Cuando el presidente Gustavo Petro afirma que la corrupción desató el resurgimiento armado en Colombia, no habla solo de contratos, sobornos o favores políticos. Habla de una arquitectura institucional construida para garantizar impunidad, pactada entre élites políticas y empresariales. Hoy, con nombre propio —el de Néstor Humberto Martínez, exfiscal general— Petro puso en el centro del debate una verdad incómoda: que la justicia pudo ser secuestrada para proteger a Odebrecht y a los poderosos, y que ese encubrimiento terminó por dinamitar los pilares del proceso de paz.
El fiscal que venía de la banca y de Odebrecht
El nombramiento de Néstor Humberto Martínez como fiscal general de la Nación en 2016 fue presentado como un acto técnico. Pero detrás del perfil de jurista reposaba un conflicto de interés monumental: había sido abogado del Grupo Aval, conglomerado del banquero Luis Carlos Sarmiento Angulo, socio de Odebrecht en la Ruta del Sol II. También asesoró a la multinacional brasileña en temas contractuales en Colombia. A pesar de ello, fue elegido por el entonces presidente Juan Manuel Santos como jefe del ente acusador, justo cuando estallaba el escándalo de sobornos más grande de América Latina.

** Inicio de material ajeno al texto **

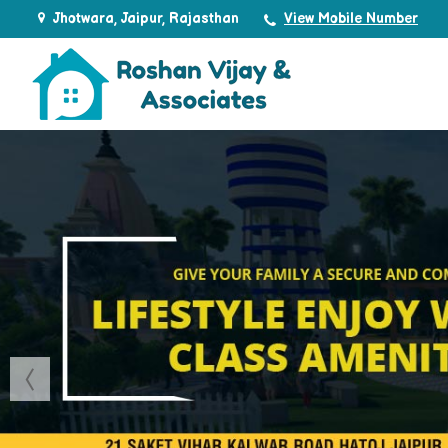
Jhotwara, Jaipur, Rajasthan
View Mobile Number
Top Real Estate Agent in Jaipur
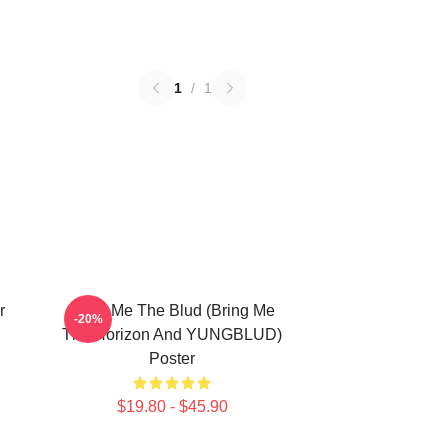
1
/
1
r
Bring Me The Blud (Bring Me
-20%
The Horizon And YUNGBLUD)
Poster
$19.80 - $45.90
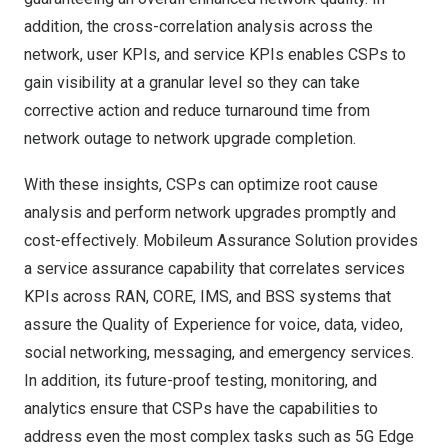
addition, the cross-correlation analysis across the
network, user KPIs, and service KPIs enables CSPs to
gain visibility at a granular level so they can take
corrective action and reduce turnaround time from
network outage to network upgrade completion.
With these insights, CSPs can optimize root cause
analysis and perform network upgrades promptly and
cost-effectively. Mobileum Assurance Solution provides
a service assurance capability that correlates services
KPIs across RAN, CORE, IMS, and BSS systems that
assure the Quality of Experience for voice, data, video,
social networking, messaging, and emergency services.
In addition, its future-proof testing, monitoring, and
analytics ensure that CSPs have the capabilities to
address even the most complex tasks such as 5G Edge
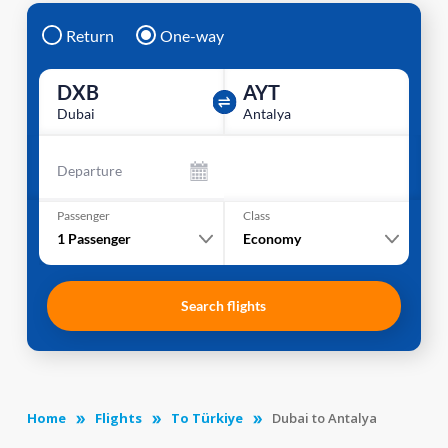
Return
One-way
DXB
AYT
Dubai
Antalya
Departure
Passenger
Class
1
Passenger
Economy
Search flights
Home
Flights
To Türkiye
Dubai to Antalya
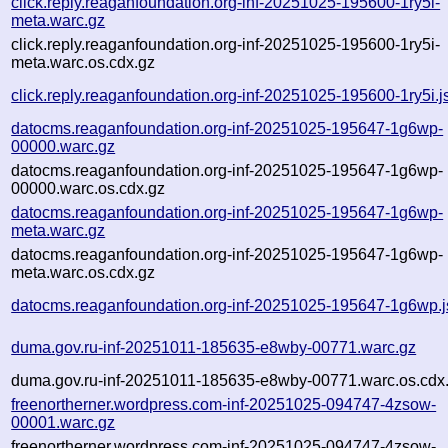
click.reply.reaganfoundation.org-inf-20251025-195600-1ry5i-
meta.warc.gz
click.reply.reaganfoundation.org-inf-20251025-195600-1ry5i-
meta.warc.os.cdx.gz
click.reply.reaganfoundation.org-inf-20251025-195600-1ry5i.j
datocms.reaganfoundation.org-inf-20251025-195647-1g6wp-
00000.warc.gz
datocms.reaganfoundation.org-inf-20251025-195647-1g6wp-
00000.warc.os.cdx.gz
datocms.reaganfoundation.org-inf-20251025-195647-1g6wp-
meta.warc.gz
datocms.reaganfoundation.org-inf-20251025-195647-1g6wp-
meta.warc.os.cdx.gz
datocms.reaganfoundation.org-inf-20251025-195647-1g6wp.
duma.gov.ru-inf-20251011-185635-e8wby-00771.warc.gz
duma.gov.ru-inf-20251011-185635-e8wby-00771.warc.os.cdx
freenortherner.wordpress.com-inf-20251025-094747-4zsow-
00001.warc.gz
freenortherner.wordpress.com-inf-20251025-094747-4zsow-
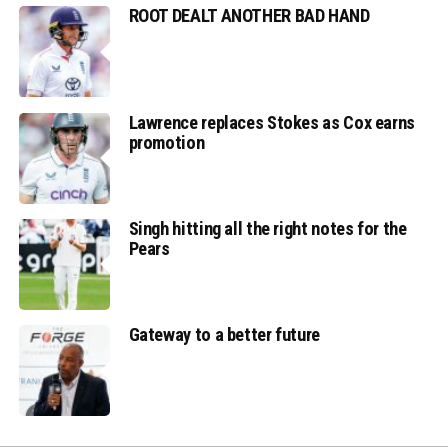
ROOT DEALT ANOTHER BAD HAND
Lawrence replaces Stokes as Cox earns
promotion
Singh hitting all the right notes for the
Pears
Gateway to a better future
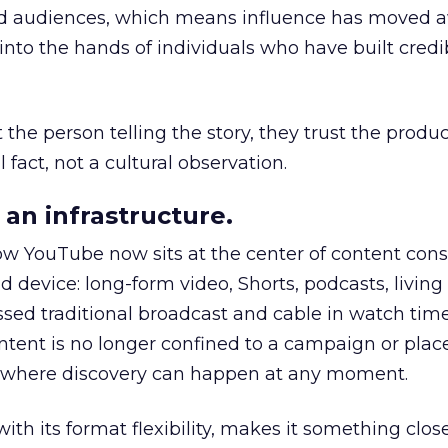
nd audiences, which means influence has moved 
to the hands of individuals who have built credib
he person telling the story, they trust the produc
 fact, not a cultural observation.
an infrastructure.
how YouTube now sits at the center of content co
d device: long-form video, Shorts, podcasts, livin
assed traditional broadcast and cable in watch time
tent is no longer confined to a campaign or plac
m where discovery can happen at any moment.
th its format flexibility, makes it something close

Los hechos no tardaron en confirmar los temores: la justicia colombiana, a diferencia de la brasileña, estadounidense o peruana, se movió con una lentitud sospechosa frente a Odebrecht. Mientras en otros países cayeron expresidentes y altos funcionarios, en Colombia la investigación fue selectiva, incompleta y plagada de silencios. Incluso las pruebas entregadas por Estados Unidos a través del Deferred Prosecution Agreement (DPA) no se utilizaron en su totalidad para judicializar a los verdaderos beneficiarios de los sobornos.

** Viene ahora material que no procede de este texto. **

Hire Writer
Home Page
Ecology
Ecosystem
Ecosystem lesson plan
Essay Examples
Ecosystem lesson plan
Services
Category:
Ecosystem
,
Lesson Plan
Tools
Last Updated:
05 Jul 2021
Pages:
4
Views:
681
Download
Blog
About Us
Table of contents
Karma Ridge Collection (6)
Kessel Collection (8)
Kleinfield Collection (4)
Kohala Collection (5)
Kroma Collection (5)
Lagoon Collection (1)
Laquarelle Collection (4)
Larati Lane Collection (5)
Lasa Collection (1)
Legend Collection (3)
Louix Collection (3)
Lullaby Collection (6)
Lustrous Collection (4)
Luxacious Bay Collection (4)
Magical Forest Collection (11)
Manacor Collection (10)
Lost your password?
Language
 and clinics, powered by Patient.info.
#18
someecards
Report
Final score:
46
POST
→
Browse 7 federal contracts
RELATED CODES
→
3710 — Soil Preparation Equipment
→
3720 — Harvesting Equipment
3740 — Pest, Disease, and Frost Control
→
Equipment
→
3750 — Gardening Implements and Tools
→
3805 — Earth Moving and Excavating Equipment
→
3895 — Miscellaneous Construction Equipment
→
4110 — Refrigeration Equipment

Entrampamientos y ruptura de la paz: ¿una fiscalía al servicio del sabotaje?
La acusación más grave que lanza Petro no es solo el encubrimiento de Odebrecht, sino el presunto uso político de la Fiscalía para deslegitimar el proceso de paz. Martínez, según el presidente, habría fabricado casos contra excombatientes firmantes de la paz para forzar extradiciones, socavar la Jurisdicción Especial para la Paz (JEP) y fracturar las confianzas. Lo hizo, dice Petro, obedeciendo a un régimen que se resistía a la reconciliación nacional.
Los casos de Santrich e Iván Márquez, figuras clave de la negociación de La Habana que volvieron a la clandestinidad, estarían relacionados con ese entrampamiento. En su momento, múltiples sectores denunciaron irregularidades en la captura de Santrich y la supuesta manipulación de pruebas por parte de la DEA y la Fiscalía. A la postre, la desconfianza provocó una fractura irreversible en el acuerdo de paz.

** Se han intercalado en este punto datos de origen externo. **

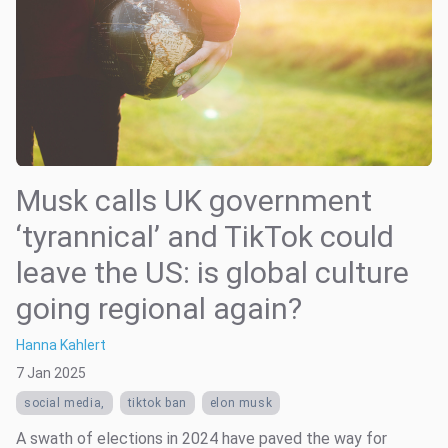
Musk calls UK government
‘tyrannical’ and TikTok could
leave the US: is global culture
going regional again?
Hanna Kahlert
7 Jan 2025
social media,
tiktok ban
elon musk
A swath of elections in 2024 have paved the way for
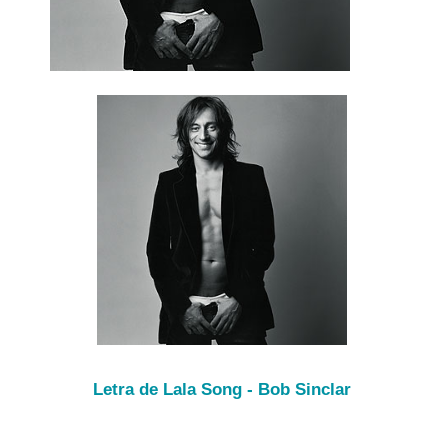
Letra de Lala Song - Bob Sinclar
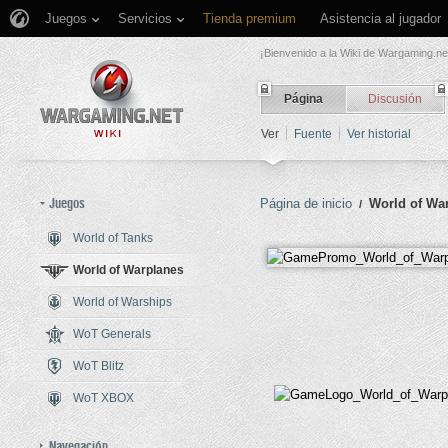
Juegos
Servicios
Tienda premium
Asistencia al jugador
¡Bienvenido a la Wiki de Wargaming.ne
Página
Discusión
Ver
Fuente
Ver historial
Juegos
Página de inicio
World of Wa
/
World of Tanks
Saltar a:
navegación
,
buscar
World of Warplanes
World of Warships
WoT Generals
WoT Blitz
WoT XBOX
Navegación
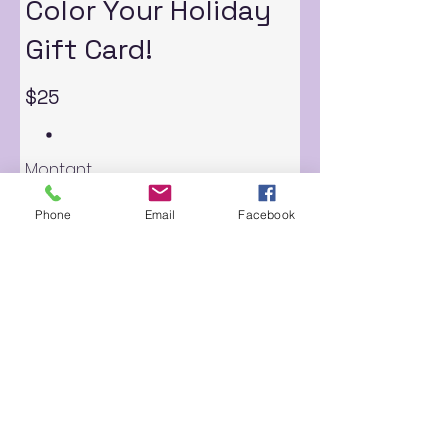
Color Your Holiday
Gift Card!
$25
Montant
$25
$50
$100
$150
$200
Phone
Email
Facebook
Quantité
Acheter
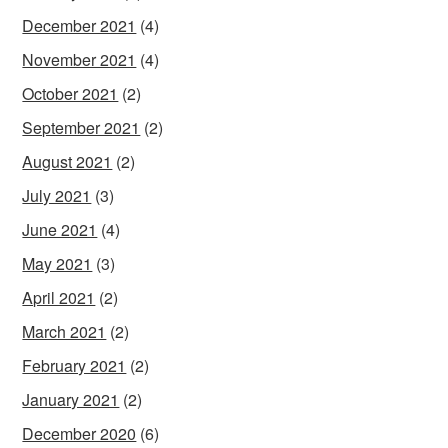
December 2021
(4)
November 2021
(4)
October 2021
(2)
September 2021
(2)
August 2021
(2)
July 2021
(3)
June 2021
(4)
May 2021
(3)
April 2021
(2)
March 2021
(2)
February 2021
(2)
January 2021
(2)
December 2020
(6)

¿por qué no llegaron las pruebas de EE.UU.?
Petro exige que esas pruebas se traigan para judicializar a quienes en Colombia siguen libres, algunos en cargos públicos y otros en influyentes consejos empresariales.
El silencio institucional es ensordecedor. Nadie explica por qué las confesiones hechas ante autoridades estadounidenses no han sido usadas en Colombia. La respuesta, según Petro, es simple: la ANI fue capturada por intereses contrarios a la transparencia. Una afirmación que si se comprueba, revelaría un pacto tácito de impunidad entre entidades estatales y contratistas corruptos.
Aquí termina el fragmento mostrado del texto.